Places
Mértola
Mértola, a museum-town of the Baixo Alentejo overlooking the Guadiana, in the district of Beja, with a mosque-church, castle and remarkable Islamic…
Perched on an escarpment on the right bank of the Guadiana, at the southern edge of the district of Beja, Mértola is one of the most densely layered settlements, in historical terms, in all of the Alentejo. Here, Phoenicians, Romans, Suebi, Visigoths, Muslims and Christians left successive strata that today can be read in the streets, the walls and the museums. The designation of “museum-town”, established through the work of the Mértola Archaeological Field, captures precisely this: a historic centre that functions as an open-air trail of discovery.
From Roman port to Islamic taifa
In Antiquity, Mértola was Myrtilis Iulia, a prosperous river port linking the mining hinterland of the south-western peninsula to the Mediterranean. Through the navigable Guadiana flowed grain, olive oil and, above all, the metals — copper, silver, gold and tin — extracted from the pyrite belt. Raised to municipium under Augustus, the city preserved from that period pavements, inscriptions and harbour structures that can still be identified beneath the houses today.
Conquered by the Muslims in 713, Martula became one of the most important urban centres of the Garb al-Andalus. During the period of the taifas (11th century) it even formed a small independent kingdom, and its Almohad heyday left the town’s most celebrated landmark. The Islamic archaeological wealth gathered here is among the most important in the Iberian Peninsula and can be explored in greater detail on the page devoted to archaeological Mértola, part of the broader Portuguese Moorish and Islamic heritage.

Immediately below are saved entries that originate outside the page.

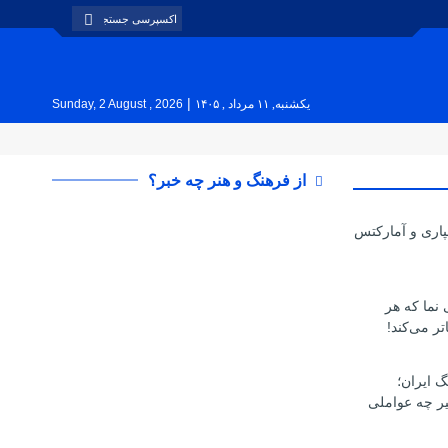
|
یکشنبه, ۱۱ مرداد , ۱۴۰۵
Sunday, 2 August , 2026
از فرهنگ و هنر چه خبر؟
پاری و آمارکتس
ی نما که هر
تر می‌کند!
گ ایران؛
یر چه عواملی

The mosque that became a church
Mértola’s most singular monument is its parish church, dedicated to Our Lady of the Annunciation. Beneath the Christian fabric survives the structure of an Almohad mosque of the 12th–13th centuries — the only medieval Islamic temple to have survived in Portugal to the present day.
After the Christian conquest of 1238, rather than demolishing the building, the town simply adapted it to Christian worship: this is why the mosque of Mértola is today a rare capsule of peninsular Islamic architecture.
Inside are preserved the mihrab, the niche that oriented prayer towards Mecca, and exterior portals with horseshoe arches, revealed during the restorations of the mid-twentieth century. The plan of halls separated by columns, typical of hypostyle mosques, remains legible despite later remodelling.
Castle, Reconquista and the contemporary town
Crowning the hill stands the castle of Mértola, rebuilt by the Order of Santiago after the settlement was definitively taken by King Sancho II in 1238. The imposing keep, some 30 metres high and with Gothic vaults inside, was completed in 1292 by order of João Fernandes, master of the Order. From the heights of the citadel one commands the whole valley of the Guadiana and its confluence with the Oeiras stream.
In the following centuries the town lost prominence, partly regained in the 19th century with the working of the São Domingos mine, within the municipality, which between around 1850 and 1965 drew population and industry before the deposit was exhausted. The heritage recognition of Mértola is today expressed in the Tentative List of Mértola for UNESCO World Heritage, a nomination that values precisely the continuous reading of nearly three millennia of occupation above the river.
Frequently asked questions
- Why is Mértola called a museum-town?
- Because its historic core is, in itself, a museum trail: Roman ruins, the mosque-church, the castle, the Early Christian basilica and the Islamic complex are linked across several visitor sites managed from the Mértola Archaeological Field.
- Does the mosque of Mértola still exist?
- Yes. The parish church of Mértola preserves the structure of the former Almohad mosque, being the only surviving medieval Islamic temple in Portugal, with a mihrab and horseshoe-arch portals.
- In which district is Mértola located?
- Mértola lies in the district of Beja, in the Baixo Alentejo, on an escarpment on the right bank of the river Guadiana.